(RxWiki News) Individuals who eat more fruit and vegetables have a lower risk of mortality from ischemic heart disease, the most prevalent form of heart disease, according to new research.
Researchers from the Cancer Epidemiology Unit at the University of Oxford analyzed data from the European Prospective Investigation into Cancer and Nutrition (EPIC) heart study and found those who ate at least eight portions of fruit and vegetables every day were 22 percent less likely to die from ischemic heart disease than did those who consumed fewer than three portions a day.

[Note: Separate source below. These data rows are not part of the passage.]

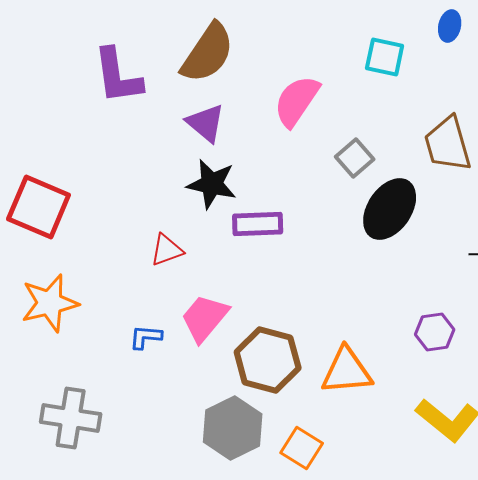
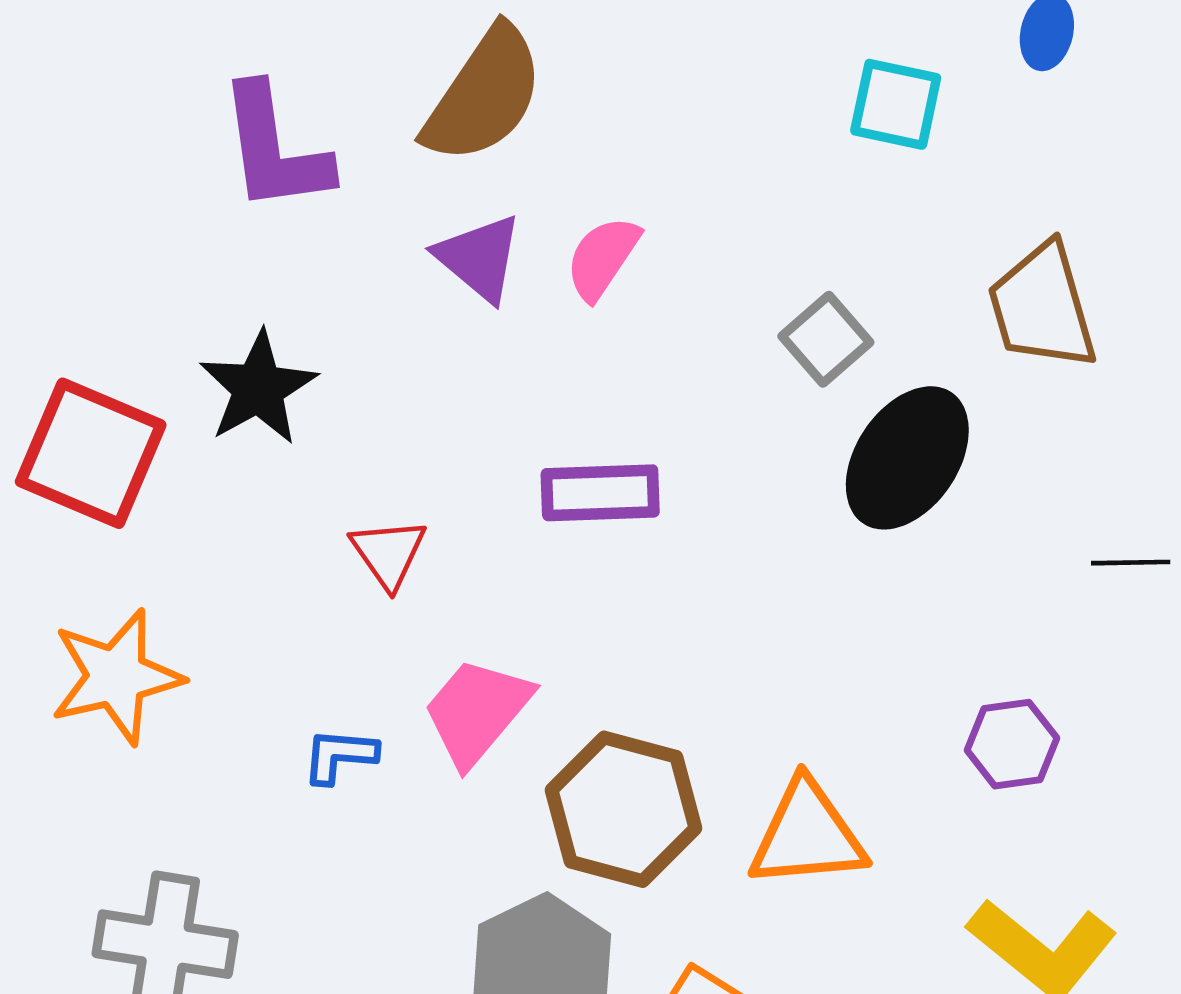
pink semicircle: (297, 101) -> (603, 258), moved, size x0.7
black star: (212, 184) -> (258, 388), moved, turned 30
red triangle: (167, 250) -> (388, 553), turned -45

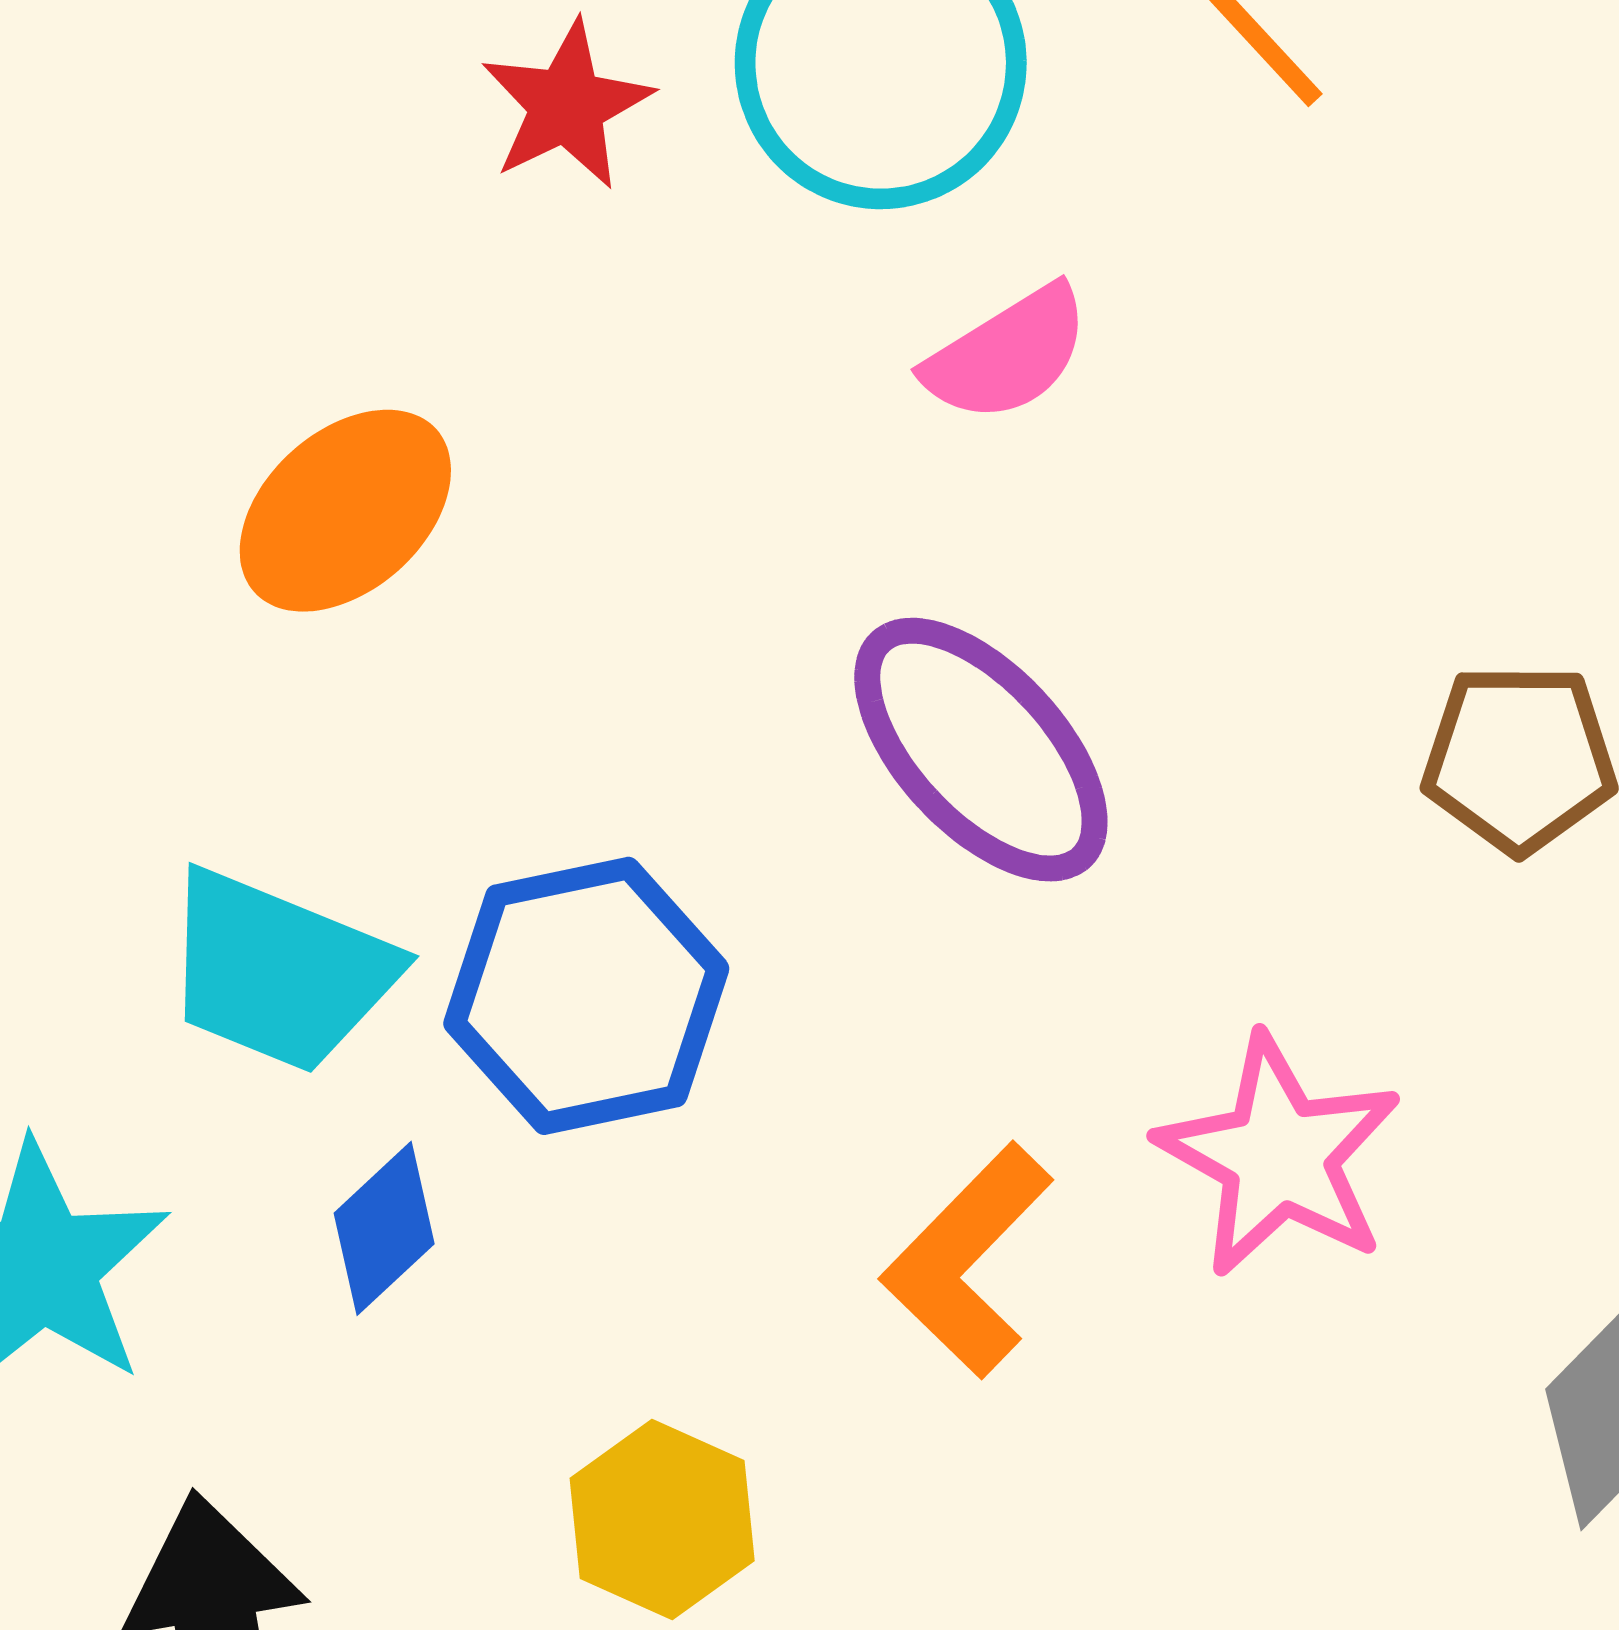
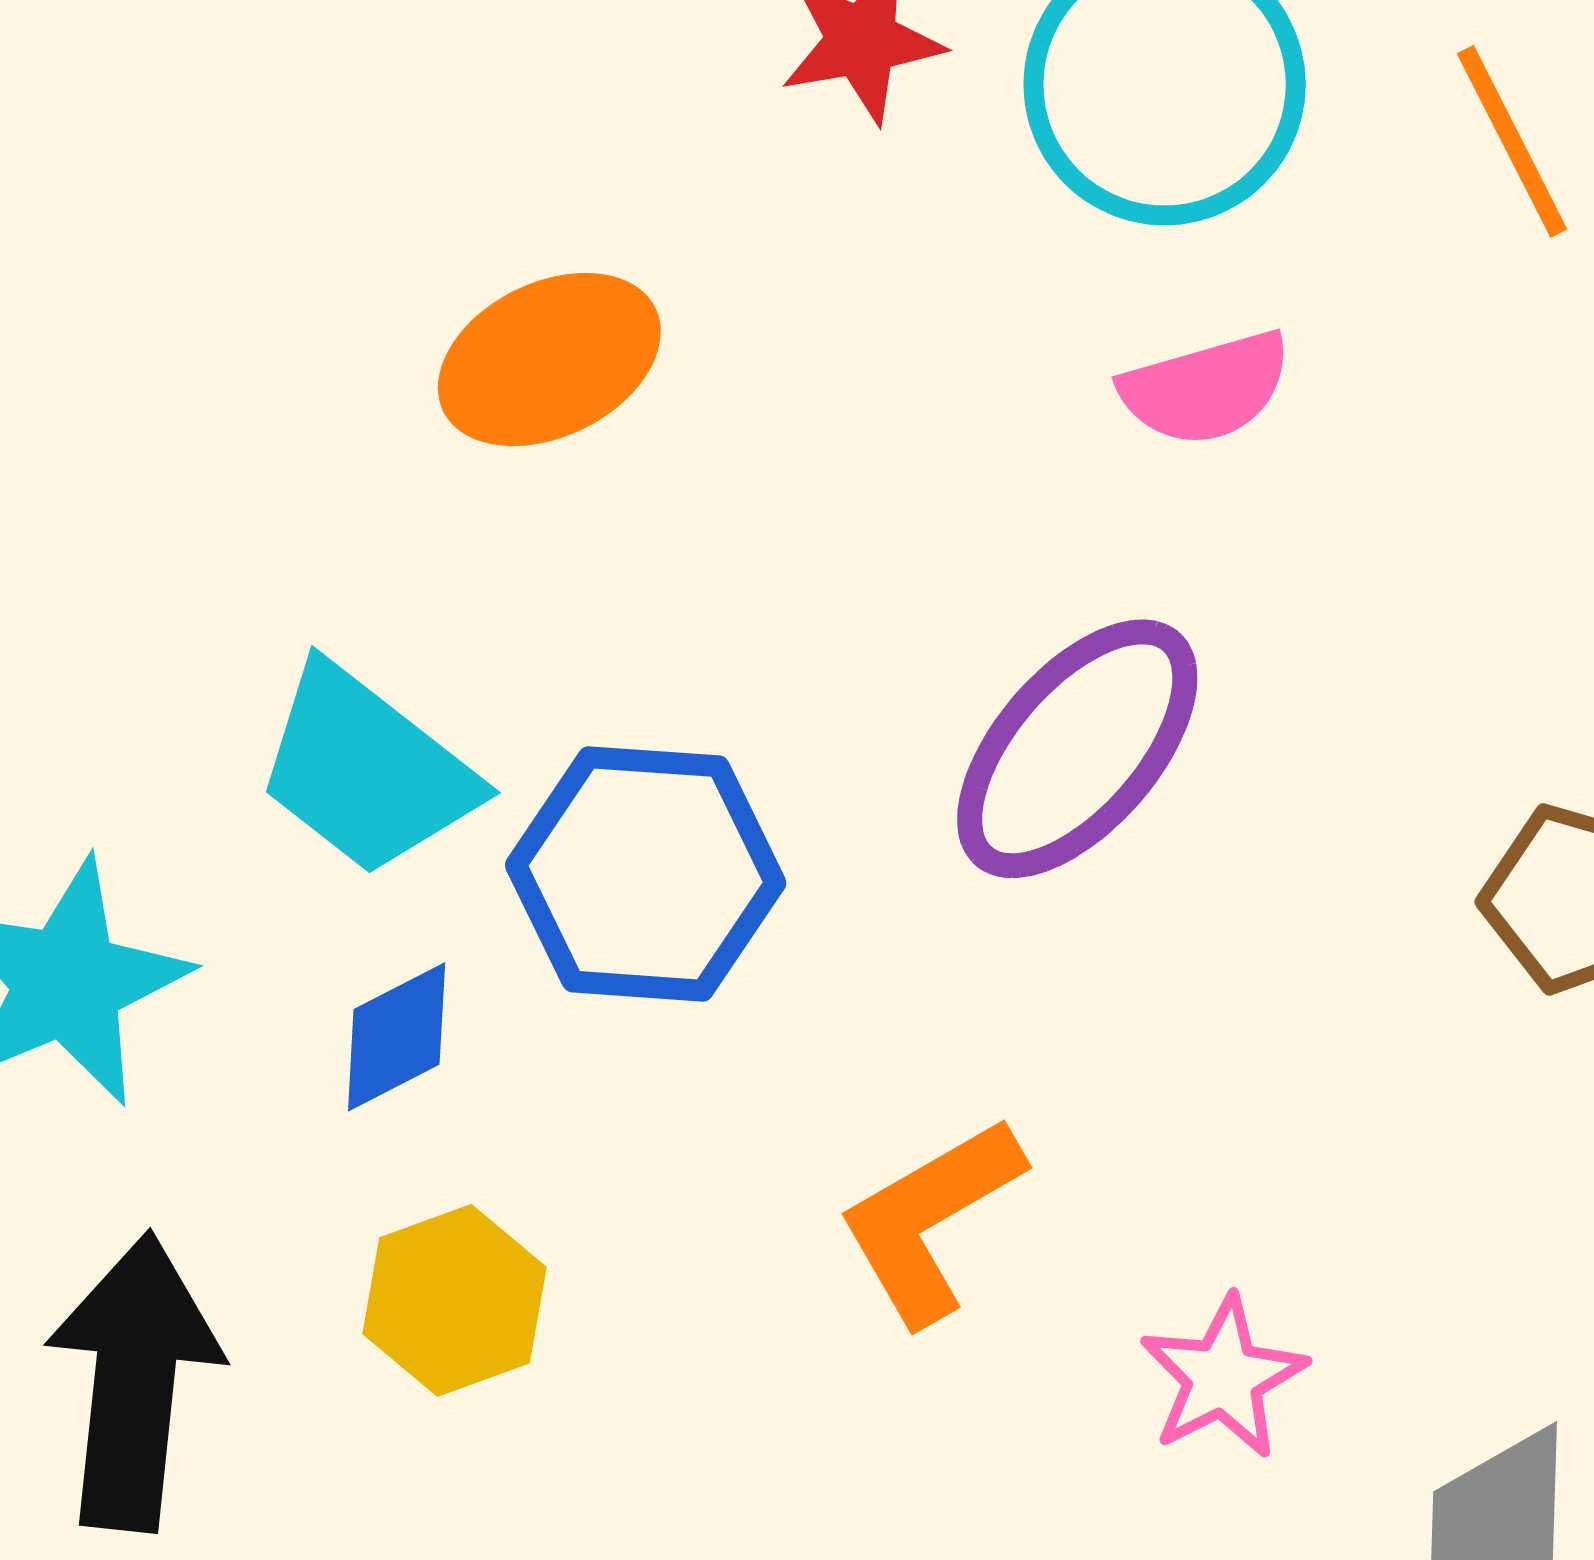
purple ellipse: (981, 750) -> (1077, 749), turned 68
pink star: (1279, 1156) -> (1223, 1377), moved, size x0.7
yellow hexagon: (662, 1519) -> (454, 1300), moved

The study followed 300,000 individuals (between the ages 40 and 85) with 1,636 deaths from ischemic heart disease. The findings showed a 4 percent reduction in IHD-related death risk for every additional portion of fruit and vegetables consumed above two portions. Respondents answered questions about diet, overall health, socio-economic status and lifestyle habits, including smoking, drinking and fitness regimens. Participants were followed for more than eight years.
Researchers were quick to point out that people who eat this many servings of fruit and vegetables every day were also more likely to lead healthier lifestyles to begin with, which would of course contribute to lower risk of ischemic heart disease-related death.
Dr. Francesca Crowe of the Cancer Epidemiology Unit said researchers were "unsure whether the association between fruit and vegetable intake and (lower) risk of ischemic heart disease is due to some other component of diet or lifestyle."
Ischemic heart disease results in decreased bloodflow to the heart, which can cause chest pain and heart attack if not treated. Heart disease is the number one killer of Americans, accounting for 616,067 deaths in 2009 alone, according to the Centers for Disease Control.